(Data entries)
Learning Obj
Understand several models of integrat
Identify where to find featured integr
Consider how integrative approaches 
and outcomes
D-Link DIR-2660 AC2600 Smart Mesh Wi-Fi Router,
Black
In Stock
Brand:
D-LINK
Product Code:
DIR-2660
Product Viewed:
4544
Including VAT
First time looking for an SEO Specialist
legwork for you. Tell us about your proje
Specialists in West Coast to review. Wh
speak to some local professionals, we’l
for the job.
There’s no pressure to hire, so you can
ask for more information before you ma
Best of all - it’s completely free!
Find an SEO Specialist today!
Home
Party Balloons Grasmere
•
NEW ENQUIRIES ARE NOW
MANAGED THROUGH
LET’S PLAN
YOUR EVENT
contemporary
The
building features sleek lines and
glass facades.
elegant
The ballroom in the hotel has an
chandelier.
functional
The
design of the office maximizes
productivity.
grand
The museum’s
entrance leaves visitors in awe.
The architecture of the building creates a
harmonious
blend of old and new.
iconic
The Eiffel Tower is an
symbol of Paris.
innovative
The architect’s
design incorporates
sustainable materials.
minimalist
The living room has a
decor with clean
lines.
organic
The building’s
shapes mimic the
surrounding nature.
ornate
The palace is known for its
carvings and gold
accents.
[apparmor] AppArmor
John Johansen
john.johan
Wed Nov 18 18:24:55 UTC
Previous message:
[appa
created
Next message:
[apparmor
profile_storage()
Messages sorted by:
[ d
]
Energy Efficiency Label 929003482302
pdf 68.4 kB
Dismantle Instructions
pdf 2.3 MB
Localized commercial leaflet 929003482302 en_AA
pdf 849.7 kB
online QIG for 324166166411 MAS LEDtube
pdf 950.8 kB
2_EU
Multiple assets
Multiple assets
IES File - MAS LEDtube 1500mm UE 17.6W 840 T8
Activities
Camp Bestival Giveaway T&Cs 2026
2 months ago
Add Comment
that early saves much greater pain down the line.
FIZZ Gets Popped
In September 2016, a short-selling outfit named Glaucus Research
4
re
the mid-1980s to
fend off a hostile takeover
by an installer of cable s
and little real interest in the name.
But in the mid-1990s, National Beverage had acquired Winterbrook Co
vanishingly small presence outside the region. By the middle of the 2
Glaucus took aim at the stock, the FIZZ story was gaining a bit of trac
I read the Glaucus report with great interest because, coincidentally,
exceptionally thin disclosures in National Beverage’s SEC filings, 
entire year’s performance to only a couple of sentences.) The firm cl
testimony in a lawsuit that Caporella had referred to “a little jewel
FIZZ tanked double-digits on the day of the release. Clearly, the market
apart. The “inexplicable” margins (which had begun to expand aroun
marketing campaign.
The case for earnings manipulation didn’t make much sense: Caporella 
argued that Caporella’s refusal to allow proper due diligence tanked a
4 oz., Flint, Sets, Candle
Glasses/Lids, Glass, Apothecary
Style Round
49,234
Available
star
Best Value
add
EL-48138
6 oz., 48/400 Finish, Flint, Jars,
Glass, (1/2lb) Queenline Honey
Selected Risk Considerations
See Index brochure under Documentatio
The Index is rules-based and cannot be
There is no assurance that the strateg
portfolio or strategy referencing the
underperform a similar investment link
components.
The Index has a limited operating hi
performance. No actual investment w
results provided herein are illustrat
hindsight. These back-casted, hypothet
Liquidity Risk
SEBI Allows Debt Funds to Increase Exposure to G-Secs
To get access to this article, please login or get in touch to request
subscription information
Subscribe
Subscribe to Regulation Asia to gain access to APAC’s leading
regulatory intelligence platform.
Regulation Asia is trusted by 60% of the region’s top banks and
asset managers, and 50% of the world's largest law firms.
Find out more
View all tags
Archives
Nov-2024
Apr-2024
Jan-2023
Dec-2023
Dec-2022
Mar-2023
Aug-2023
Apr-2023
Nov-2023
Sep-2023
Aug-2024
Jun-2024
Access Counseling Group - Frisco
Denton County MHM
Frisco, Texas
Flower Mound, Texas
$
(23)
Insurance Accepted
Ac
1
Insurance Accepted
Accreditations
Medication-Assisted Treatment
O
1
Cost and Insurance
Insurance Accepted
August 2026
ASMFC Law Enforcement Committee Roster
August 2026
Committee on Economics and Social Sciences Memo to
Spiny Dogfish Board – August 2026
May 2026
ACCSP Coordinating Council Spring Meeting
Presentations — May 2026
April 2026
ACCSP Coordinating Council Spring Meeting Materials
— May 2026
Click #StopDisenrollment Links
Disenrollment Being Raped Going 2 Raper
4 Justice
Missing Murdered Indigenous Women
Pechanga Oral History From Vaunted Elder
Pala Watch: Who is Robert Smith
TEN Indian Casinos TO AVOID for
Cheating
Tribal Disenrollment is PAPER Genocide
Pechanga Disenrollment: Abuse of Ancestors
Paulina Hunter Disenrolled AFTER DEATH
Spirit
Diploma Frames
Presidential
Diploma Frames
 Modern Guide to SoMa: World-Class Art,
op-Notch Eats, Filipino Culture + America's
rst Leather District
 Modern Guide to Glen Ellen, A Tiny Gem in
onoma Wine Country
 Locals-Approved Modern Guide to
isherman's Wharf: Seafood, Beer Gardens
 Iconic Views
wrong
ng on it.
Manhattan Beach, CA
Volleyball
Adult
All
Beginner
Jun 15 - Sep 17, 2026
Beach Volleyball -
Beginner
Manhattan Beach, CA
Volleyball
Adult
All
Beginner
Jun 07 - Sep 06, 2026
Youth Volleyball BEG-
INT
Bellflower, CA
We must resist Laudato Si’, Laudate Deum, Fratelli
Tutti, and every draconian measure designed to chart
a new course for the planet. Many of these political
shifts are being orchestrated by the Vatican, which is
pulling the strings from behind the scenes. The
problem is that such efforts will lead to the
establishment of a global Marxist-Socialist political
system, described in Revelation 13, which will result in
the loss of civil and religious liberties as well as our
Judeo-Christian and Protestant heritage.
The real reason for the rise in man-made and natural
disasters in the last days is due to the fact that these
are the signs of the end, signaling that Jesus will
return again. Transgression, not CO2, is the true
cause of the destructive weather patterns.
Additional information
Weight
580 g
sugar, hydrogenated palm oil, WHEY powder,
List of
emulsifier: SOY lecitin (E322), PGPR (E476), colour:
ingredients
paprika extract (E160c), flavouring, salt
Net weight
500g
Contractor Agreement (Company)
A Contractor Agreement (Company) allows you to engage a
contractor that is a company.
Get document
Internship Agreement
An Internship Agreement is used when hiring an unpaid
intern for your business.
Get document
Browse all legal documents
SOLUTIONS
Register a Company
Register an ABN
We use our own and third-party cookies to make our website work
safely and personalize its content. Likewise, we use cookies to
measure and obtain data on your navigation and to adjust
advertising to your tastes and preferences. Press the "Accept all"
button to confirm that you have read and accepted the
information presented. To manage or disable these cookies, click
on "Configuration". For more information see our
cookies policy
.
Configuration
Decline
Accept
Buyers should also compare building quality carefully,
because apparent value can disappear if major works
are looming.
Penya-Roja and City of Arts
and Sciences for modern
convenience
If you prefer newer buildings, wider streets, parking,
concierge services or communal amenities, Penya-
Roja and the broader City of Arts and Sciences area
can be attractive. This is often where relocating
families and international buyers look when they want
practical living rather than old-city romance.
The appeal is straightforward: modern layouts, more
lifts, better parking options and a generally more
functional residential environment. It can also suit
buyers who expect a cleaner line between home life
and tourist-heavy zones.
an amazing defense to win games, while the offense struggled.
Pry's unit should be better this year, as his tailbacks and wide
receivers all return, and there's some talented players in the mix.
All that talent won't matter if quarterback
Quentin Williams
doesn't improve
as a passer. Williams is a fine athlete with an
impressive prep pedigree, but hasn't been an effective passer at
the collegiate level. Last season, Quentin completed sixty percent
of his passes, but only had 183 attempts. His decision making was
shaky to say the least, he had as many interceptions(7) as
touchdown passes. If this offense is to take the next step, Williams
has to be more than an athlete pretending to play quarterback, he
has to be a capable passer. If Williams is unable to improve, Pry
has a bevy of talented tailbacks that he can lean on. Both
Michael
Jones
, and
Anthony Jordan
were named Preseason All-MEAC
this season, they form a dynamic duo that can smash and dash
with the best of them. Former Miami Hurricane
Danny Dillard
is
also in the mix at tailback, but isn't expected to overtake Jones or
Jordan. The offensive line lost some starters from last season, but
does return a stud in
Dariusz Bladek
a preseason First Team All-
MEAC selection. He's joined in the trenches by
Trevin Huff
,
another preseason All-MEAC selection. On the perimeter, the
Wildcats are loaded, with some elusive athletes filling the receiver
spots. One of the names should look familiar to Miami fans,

Instructions for the task: Using the records above, select and copy every line that has the word "Risk".

Answer section:
Selected Risk Considerations
Liquidity Risk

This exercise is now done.